I know that there is now more prairie in Iowa because I have talked with researchers at Iowa State University who have spent the last 10 years studying the ecological and agricultural benefits of interspersing long strips of prairie into corn and soy fields. I know that there is now more prairie in Iowa because I have talked with Soil and Water Conservation District officials who told me about the farmers who, rather than decide between giving their land to one son or another, opted to plant their fields in wild grasses and flowers in exchange for a regular check from USDA. I know there is now more prairie in Iowa, but I am still not wholly sure if the ditches have changed, or if I have.
The naturalist Aldo Leopold, who was born in 1887 in Burlington, Iowa, 50 miles east along the wildflower-lined ditches of Highway 34 from my own hometown, wrote about the disappearing prairie as an issue of culture in 1949’s A Sand County Almanac. “Mechanized man, oblivious of floras, is proud of his progress in cleaning up the landscape on which, willy-nilly, he must live out his days,” Leopold writes in the essay “A Prairie Birthday.” “It might be wise to prohibit at once all teaching of real botany and real history, lest some future citizen suffer qualms about the floristic price of his good life.”
Leopold sees an intrinsic value in the mere existence of prairie, a point of view that allows for the shifting meanings the landscape can take on as time and contexts change. If prairie matters, a wild sunflower can represent both environmental utility in a cornfield and beauty in a ditch. It can represent resilience when spotted growing up through a cracked overpass from a car stopped in traffic on Chicago’s Southside, as hundreds of people took to the Dan Ryan Expressway to protest gun violence.

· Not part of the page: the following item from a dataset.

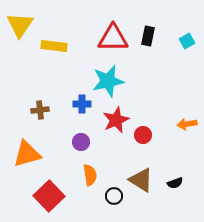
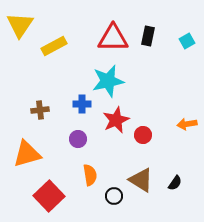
yellow rectangle: rotated 35 degrees counterclockwise
purple circle: moved 3 px left, 3 px up
black semicircle: rotated 35 degrees counterclockwise
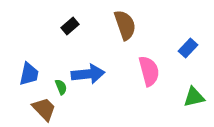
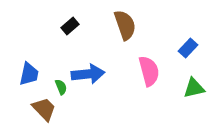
green triangle: moved 9 px up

The land Aldo Leopold was writing about was a small remnant in a Wisconsin graveyard where, every July, he celebrated the bloom—the prairie birthday—of “a man-high stalk of compass plant or cutleaf Silphium, spangled with saucer-sized yellow blooms resembling sunflowers.” It was likely the last remaining Silphium in the county. “What a thousand acres of Silphiums looked like when they tickled the bellies of the buffalo is a question never again to be answered,” he wrote, “and perhaps not even asked.”

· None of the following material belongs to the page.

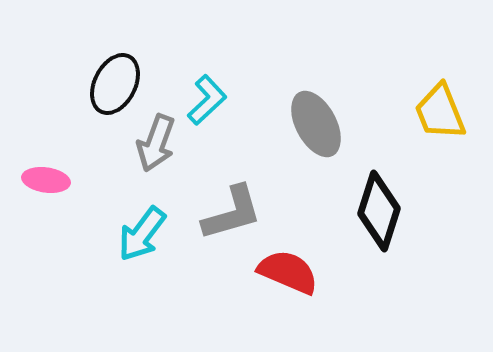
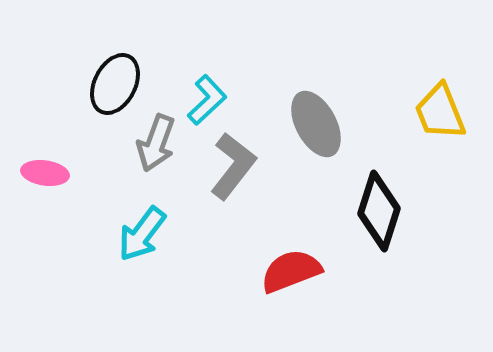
pink ellipse: moved 1 px left, 7 px up
gray L-shape: moved 1 px right, 47 px up; rotated 36 degrees counterclockwise
red semicircle: moved 3 px right, 1 px up; rotated 44 degrees counterclockwise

That summer, the remnant was finally mowed, and the future of the cutleaf Silphium—its sap used as a kind of chewing gum by Native Americans, its compass-oriented leaves used as a navigational aid by European settlers—became clear to Leopold: “for a few years my Silphium will try in vain to rise above the mowing machine, and then it will die. With it will die the prairie epoch.”
The epoch may be dead, but this summer, spires of compass-plant flowers reached up out of the ditches in Iowa—plants that may have made a return in the last 10 years, or may have been there all along.